Ma coquillette, j’ai froid.
Je grelotte de ton absence cette nuit comme chacune des précédentes depuis ton départ. Pourtant habitué aux frissons avec toi, ceux-ci sont bien moins plaisants. J’ai relu ta lettre plusieurs fois, celle d’avant ton envol, en tentant de retrouver la chaleur de tes mains qui aurait pu se glisser entre les caractères. Mais l'encre a refroidi, et l'attente se fait encore longue.
Dans cet appartement que nous partagions encore il y a quelques semaines, je ressens encore ta présence, je n'ai pas osé ouvrir trop grand les fenêtres, de peur de la voir s'en aller elle aussi. Tout autour de moi, je vois notre passion se matérialiser, nos deux brosses à dents côte à côte, nos messages d'amour laissés en coup de vent sur des post-it avant de partir à la fac, toutes nos photos. Souvent je crois entendre un bruit, et mon esprit me joue le tour de croire en ta venue dans la pièce où je me trouve, lui comme moi ne sommes pas encore habitué, ou ne le veut pas. Tu me manques en somme, et aujourd’hui, je t’écrit ces lignes pour raccourcir un peu l’attente ou la distance qui nous sépare.

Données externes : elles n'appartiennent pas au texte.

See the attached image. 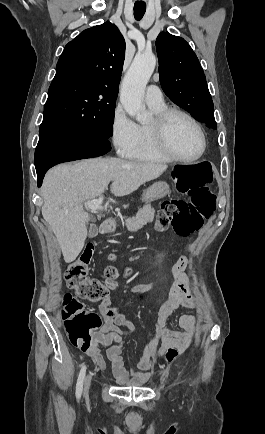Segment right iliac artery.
<instances>
[{"mask_svg": "<svg viewBox=\"0 0 265 434\" xmlns=\"http://www.w3.org/2000/svg\"><path fill=\"white\" fill-rule=\"evenodd\" d=\"M85 374H86V366L83 365L78 379H77V384H76V397L80 398L81 394H82V389H83V383H84V378H85Z\"/></svg>", "mask_w": 265, "mask_h": 434, "instance_id": "obj_1", "label": "right iliac artery"}]
</instances>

Peu m’importe nos occupations, chaque journée, chaque heure, chaque moment avec toi depuis notre installation me devient précieux, et n’était encore qu’un rêve il y a encore quelques mois ou quelques années, quand je venais te voir dans ton appartement à Périgueux, ou à Roscoff. Ta simple présence près de moi rend chacun de mes rires, chacun de mes sourires, chacun de mes projet plus grand. Et chaque jour qui nous rapproche de l’été me rappelle que le seul vrai soleil pour lequel j’ai déménagé ici c’est toi.
La première fois que je t'ai vu, je me souviens avoir instantanément eu envie de te connaître. Toutes les années qui ont suivi n'ont fait que renforcer la certitude d'avoir trouvé en toi une personne unique et rayonnante, avec qui je veux tout partager, tout vivre, et tout voir. Plus encore depuis ton départ, il m’arrive de retourner dans ma galerie pour revoir des vidéos de nous deux amoureux sur les berges de l'Isle à rapper emmitouflés, en balades en forêt à dieulefit, ou nous embrassant au bord de la mer…
Je recherche ton sourire dans chaque enregistrement, ton regard ensoleillé sur chaque fragment de vie enregistré. Tu me fascines, m’attire et m’impressionne à la fois, et même si tu me contredis souvent quand je l'évoque, tu portes en toi un charme qui t'est propre et ne me laissera jamais indifférent. J'aime tout chez toi, tout de toi. J’adore la manière dont ton visage s’illumine quand tu es heureuse, la facilité que tu as à partager ton bonheur et ton enthousiasme aux autres, la ferveur avec laquelle tu défends bec et ongle tes convictions. J'aime ton air désespéré à chaque fois que tu me regardes être maladroit. Ton humour piquant, sans détour, qui colle presque parfaitement au mien. J'adore te voir travailler, exprimer ton intelligence en te pinçant les lèvres pour mieux te concentrer. Je veux te voir réaliser tes ambitions, qui dépassent de loin tous les rêves que je puisse faire pour moi même.
Et comme si ça ne suffisait pas, ton corps et son rayonnement m’attirent irrémédiablement, à tel point qu’il m’est parfois difficile de penser à autre chose quand tu te rapproches de moi. Depuis notre première nuit et plus encore quand nous sommes séparés, aucun drap n’a plus eu la même chaleur que ta peau contre la mienne. Après ces trois années et demie, nos baisers me font toujours frissonner, et nos regards suffisent encore à faire accélérer mon cœur.
Au final, qu’importe le trésor, je veux simplement écrire la carte de notre voyage ensemble, et chaque nouvelle journée donne une occasion d'apposer une nouvelle ligne sur le tracé. Si j’ai aimé la Perrine de nos début à Périgueux, j'aime d'autant plus la Perrine aux cheveux courts, tatouée et fière de ce qu'elle devient. Depuis que ton train a quitté ce quai, je compte les jours avant ton retour. Je m'imagine déjà les moments qu'on passera quand tu seras de nouveau ici, le bruit de tes pas dans l'appartement, nos nuits l'un contre l'autre, mais surtout le bonheur de te serrer à nouveau dans mes bras. En attendant ne t'inquiète pas, je prends soin de notre Gimli.